TIFFANY Update: False Advertising Claim Rejected

In what would appear to be the final chapter of the battle between online giant eBay and luxury jeweler Tiffany, a Southern District of New York judge has bounced Tiffany’s false advertising claim, the only claim remaining following a Second Circuit decision earlier this year.

  

On remand, the district court focused on whether eBay’s advertisements about the availability of Tiffany merchandise on its site misled or confused customers since at least some purportedly Tiffany products were counterfeit. Tiffany conceded that there was no extrinsic evidence measuring the effect of eBay’s ads on consumers, but argued that instances in which customers unwittingly purchased counterfeit Tiffany merchandise or complained to eBay about counterfeit Tiffany goods demonstrated that consumers were actually misled. The court disagreed (PDF), reasoning that that evidence did not show the effect of eBay’s ads on consumers in general, and more importantly, failed to demonstrate that eBay’s ads actually misled any consumer.  Tiffany (NJ) Inc. & Tiffany and Co. v. Ebay, Inc., No. 04 Civ. 4607 (RJS) (S.D.N.Y. September 10, 2010).

In an effort to resuscitate its false advertising claim, Tiffany also argued that the ads were false by necessary implication and that eBay intentionally misled customers by circulating its ads knowing that its site contained many listings for counterfeit Tiffany goods. Those contentions fared no better. The false by necessary implication doctrine, the court held, did not apply because that doctrine only applied to assertions that an advertisement was literally false, a proposition previously rejected by the district court and the Second Circuit.

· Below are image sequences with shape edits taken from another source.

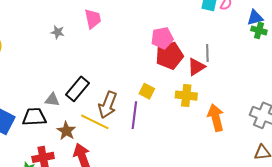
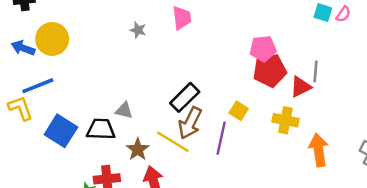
black rectangle: (78, 89) -> (185, 97), moved

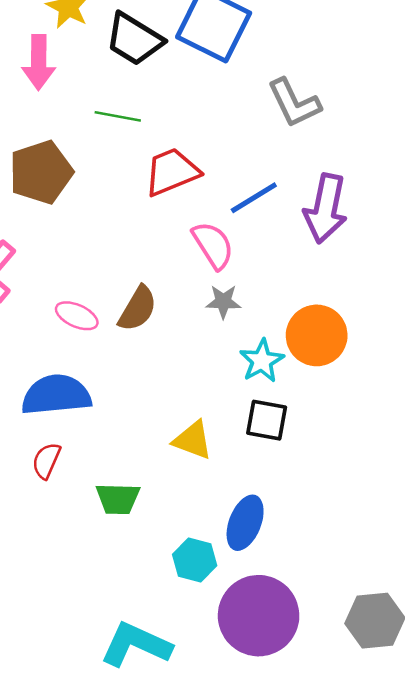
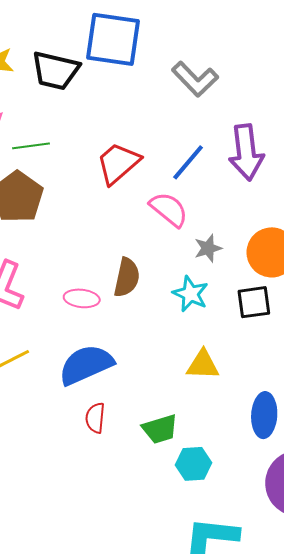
green line: (118, 116) -> (31, 146), moved
gray star: (223, 302) -> (208, 248), moved
cyan star: (262, 361) -> (190, 294), moved
black square: (267, 420) -> (254, 302), moved
cyan hexagon: (195, 560) -> (193, 464), moved

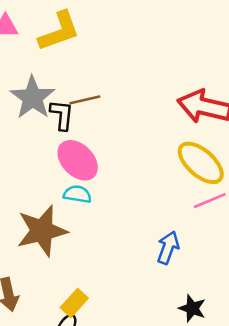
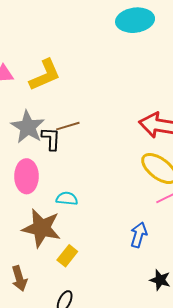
pink ellipse: (78, 160) -> (26, 176), moved, turned 48
brown star: (42, 231) -> (42, 228), turned 30
yellow rectangle: (74, 303) -> (67, 256), moved

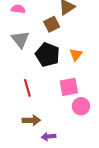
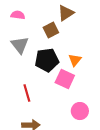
black pentagon: (48, 55) -> (47, 60), turned -30
pink square: (69, 87) -> (65, 79), moved, turned 36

The court further ruled that Tiffany waived its argument that eBay intentionally misled or confused customers by not raising it at trial or on appeal. Even if it hadn’t waived that argument, the court continued, Tiffany’s assertion was meritless because it failed to show that eBay engaged in the sort of egregious misconduct necessary to show an intent to deceive as nothing in the record suggested eBay knew that its advertisements were misleading consumers, and eBay had, in fact, employed a number of anti-counterfeiting measures to prevent the sale of Tiffany knock-offs.

While the district court’s decision focused on the dearth of evidence indicating that consumers had been misled by eBay’s ads, eBay’s extensive anti-counterfeiting efforts doubtlessly placed eBay in a better position to avoid false advertising liability.